Graham Parker se acompañó de Brinsley Schwartz a la guitarra para un concierto acústico

Una imagen de archivo del británico Graham Parker.
Una imagen de archivo del británico Graham Parker.

Graham Parker forma parte del nutrido capítulo de ingratas injusticias de la historia del pop. Su repercusión popular no ha promediado nunca al nivel de coetáneos más célebres, lo que no supone obstáculo alguno para que el tipo aún defienda con cierta vehemencia, a sus 64 años, un repertorio que se justifica por sí mismo, que siempre mereció mejor suerte y que podría sacar los colores a un incontable listado de medianías que nos metemos entre pecho y espalda en cualquier sala o festival de nuestro país, casi siempre en loor de multitudes que nada tienen que ver son al aroma a club que irradian los bolos del británico.

En ese renacido entusiasmo por volver a desgranar su imponente legado seguramente tenga mucho que ver la renacida entente con el núcleo duro de The Rumour, la formación con la que compuso sus mejores trabajos en la segunda mitad de los 70 (firmó con ellos su último álbum hace dos años), y con cuyo guitarrista Brinsley Schwarz ha despachado durante esta semana varios conciertos en nuestro país en un formato (desgraciadamente, y ya es triste costumbre) reducido respecto a lo que ofertaron hasta hace solo un par de meses por los escenarios de media Europa: el de dúo acústico al rescate de un cancionero inmaculado.

Así que en activo conflicto porque los episodios de su brillante historia no se vieran reducidos a una versión en pergamino, inevitablemente aquejada por la carencia de medios, la pareja saldó el trámite con el oficio y la garra suficientes como para que su fiel parroquia prácticamente no echase de menos mayor empaque instrumental y aceptase de buen grado las migajas de un show que sí se despliega en toda su dimensión en otras latitudes. La red de seguridad la enhebran la versátil guitarra de Schwarz y la entregada (y aún a ratos, hirviente) interpretación vocal de Parker, sosteniendo un temario que hace tiempo se ganó la inmortalidad merced a esa lograda alquimia con precinto pub rock en la que el pop, el rock, el rythm’n’blues y el soul se funden sin que ninguno de sus componentes prevalezca hasta el punto de exigir el desdoro del ejercicio de estilo.

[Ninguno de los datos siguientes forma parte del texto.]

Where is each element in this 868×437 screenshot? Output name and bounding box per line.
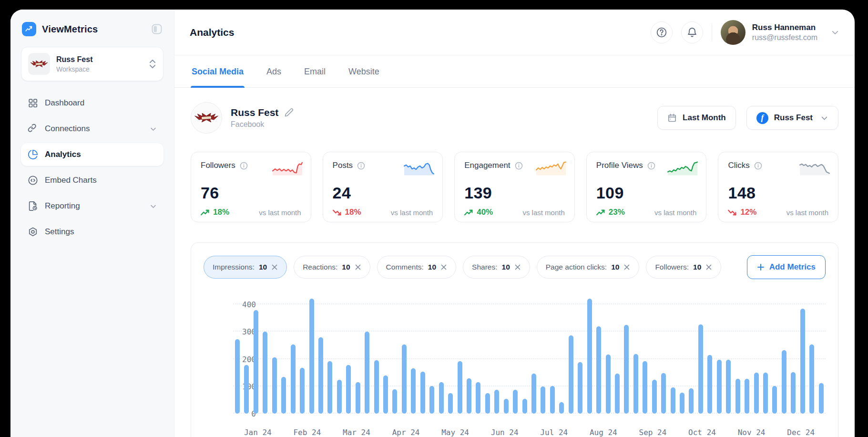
- sidebar-item-analytics[interactable]: Analytics: [21, 143, 163, 166]
- chart-bar[interactable]: [485, 393, 490, 414]
- chart-bar[interactable]: [356, 382, 360, 414]
- chart-bar[interactable]: [494, 390, 499, 414]
- chart-bar[interactable]: [448, 393, 453, 414]
- notifications-button[interactable]: [681, 21, 703, 43]
- user-menu[interactable]: Russ Hanneman russ@russfest.com: [721, 20, 839, 45]
- chart-bar[interactable]: [513, 390, 518, 414]
- chart-bar[interactable]: [606, 354, 611, 414]
- chart-bar[interactable]: [504, 399, 509, 414]
- chart-bar[interactable]: [578, 362, 582, 414]
- chart-bar[interactable]: [559, 402, 564, 414]
- chart-bar[interactable]: [327, 361, 332, 414]
- chart-bar[interactable]: [652, 380, 657, 414]
- tab-social-media[interactable]: Social Media: [191, 55, 245, 87]
- chart-bar[interactable]: [698, 324, 703, 414]
- chart-bar[interactable]: [272, 357, 277, 414]
- info-icon[interactable]: [357, 162, 365, 170]
- chart-bar[interactable]: [281, 377, 286, 414]
- chart-bar[interactable]: [819, 383, 824, 414]
- chart-bar[interactable]: [402, 344, 407, 414]
- chart-bar[interactable]: [791, 372, 796, 414]
- chart-bar[interactable]: [300, 368, 305, 414]
- chart-bar[interactable]: [337, 380, 342, 414]
- info-icon[interactable]: [240, 162, 248, 170]
- chart-bar[interactable]: [309, 299, 314, 414]
- add-metrics-button[interactable]: Add Metrics: [747, 255, 826, 279]
- chart-bar[interactable]: [429, 386, 434, 414]
- sidebar-item-dashboard[interactable]: Dashboard: [21, 92, 163, 114]
- tab-ads[interactable]: Ads: [266, 55, 282, 87]
- chart-bar[interactable]: [707, 355, 712, 414]
- chart-bar[interactable]: [392, 389, 397, 414]
- chart-bar[interactable]: [254, 310, 258, 414]
- help-button[interactable]: [651, 21, 673, 43]
- chart-bar[interactable]: [680, 393, 684, 414]
- remove-chip-icon[interactable]: [623, 264, 630, 271]
- chart-bar[interactable]: [374, 360, 379, 414]
- chart-bar[interactable]: [800, 309, 805, 414]
- tab-email[interactable]: Email: [303, 55, 327, 87]
- chart-bar[interactable]: [735, 379, 740, 414]
- chart-bar[interactable]: [754, 373, 759, 414]
- info-icon[interactable]: [754, 162, 762, 170]
- sidebar-collapse-icon[interactable]: [151, 23, 163, 35]
- chart-bar[interactable]: [633, 354, 638, 414]
- chart-bar[interactable]: [383, 375, 388, 414]
- info-icon[interactable]: [647, 162, 655, 170]
- chart-bar[interactable]: [596, 326, 601, 414]
- chart-bar[interactable]: [244, 365, 249, 414]
- chip-page-action-clicks[interactable]: Page action clicks: 10: [537, 256, 640, 279]
- chart-bar[interactable]: [291, 344, 296, 414]
- chart-bar[interactable]: [615, 374, 620, 414]
- chart-bar[interactable]: [643, 361, 647, 414]
- sidebar-item-connections[interactable]: Connections: [21, 117, 163, 140]
- chart-bar[interactable]: [411, 368, 416, 414]
- chart-bar[interactable]: [772, 386, 777, 414]
- chart-bar[interactable]: [624, 325, 629, 414]
- chart-bar[interactable]: [782, 350, 786, 414]
- chart-bar[interactable]: [365, 332, 369, 414]
- chart-bar[interactable]: [550, 386, 555, 414]
- chart-bar[interactable]: [745, 379, 749, 414]
- chart-bar[interactable]: [420, 372, 425, 414]
- sidebar-item-settings[interactable]: Settings: [21, 220, 163, 243]
- info-icon[interactable]: [515, 162, 523, 170]
- chart-bar[interactable]: [467, 378, 471, 414]
- remove-chip-icon[interactable]: [271, 264, 278, 271]
- chip-reactions[interactable]: Reactions: 10: [294, 256, 370, 279]
- chart-bar[interactable]: [809, 344, 814, 414]
- chart-bar[interactable]: [458, 361, 462, 414]
- remove-chip-icon[interactable]: [355, 264, 361, 271]
- chip-shares[interactable]: Shares: 10: [463, 256, 530, 279]
- workspace-switcher[interactable]: Russ Fest Workspace: [21, 47, 163, 81]
- chart-bar[interactable]: [263, 332, 267, 414]
- chip-impressions[interactable]: Impressions: 10: [204, 256, 287, 279]
- chart-bar[interactable]: [522, 399, 527, 414]
- chart-bar[interactable]: [671, 387, 675, 414]
- chart-bar[interactable]: [661, 373, 666, 414]
- chip-followers[interactable]: Followers: 10: [646, 256, 721, 279]
- chart-bar[interactable]: [587, 299, 592, 414]
- chart-bar[interactable]: [439, 382, 444, 414]
- chart-bar[interactable]: [689, 388, 694, 414]
- date-range-button[interactable]: Last Month: [657, 106, 736, 130]
- chart-bar[interactable]: [717, 360, 722, 414]
- sidebar-item-embed-charts[interactable]: Embed Charts: [21, 169, 163, 192]
- chart-bar[interactable]: [569, 335, 573, 414]
- chart-bar[interactable]: [318, 337, 323, 414]
- sidebar-item-reporting[interactable]: Reporting: [21, 195, 163, 218]
- chart-bar[interactable]: [726, 360, 731, 414]
- chart-bar[interactable]: [235, 339, 240, 414]
- chart-bar[interactable]: [763, 373, 768, 414]
- chart-bar[interactable]: [531, 374, 536, 414]
- edit-pencil-icon[interactable]: [284, 108, 294, 117]
- tab-website[interactable]: Website: [347, 55, 380, 87]
- chart-bar[interactable]: [541, 386, 545, 414]
- remove-chip-icon[interactable]: [440, 264, 447, 271]
- chart-bar[interactable]: [476, 382, 480, 414]
- chip-comments[interactable]: Comments: 10: [377, 256, 457, 279]
- remove-chip-icon[interactable]: [514, 264, 521, 271]
- account-select-button[interactable]: f Russ Fest: [746, 106, 838, 130]
- chart-bar[interactable]: [346, 365, 351, 414]
- remove-chip-icon[interactable]: [705, 264, 712, 271]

Llegados a este punto, ni hay capítulo del que Parker reniegue ni servidumbre a la que se crea en la obligación de corresponder: igual le da por escatimarnos Local Girls que regalarnos un par de pasajes de su trayecto por los 80, esa década de la que, como tantos otros correligionarios, abjura ("la mejor década de la música, con bandas como A Flock Of Seagulls y Duran Duran, ¿no?", comentó con sorna), y de la que retomó la aridez a lo JJ Cale de Under The Mask Of Hapinnes o la amargura sentimental de You Can’t Take Love For Granted. Las palmas del público llegaron cuando retrocedió hasta el álbum Howlin’ Wind (76), con Wild Honey, Silly Thing y esa Don’t Ask Me Questions con la que cerró una noche en la que también tuvo tiempo para que alguien le recordase su anterior presencia por la zona (Gandía, en el 86), recuperar algo del imbatible Squeezing Out Sparks (Love Gets You Twisted y Passion Is No Ordinary Word), retomar su producción más reciente (The Moon was Low o Stop Cryin About The Rain) y aportar la novedad de rigor (Flying In To London). Un florido esfuerzo por no momificar su herencia, en síntesis.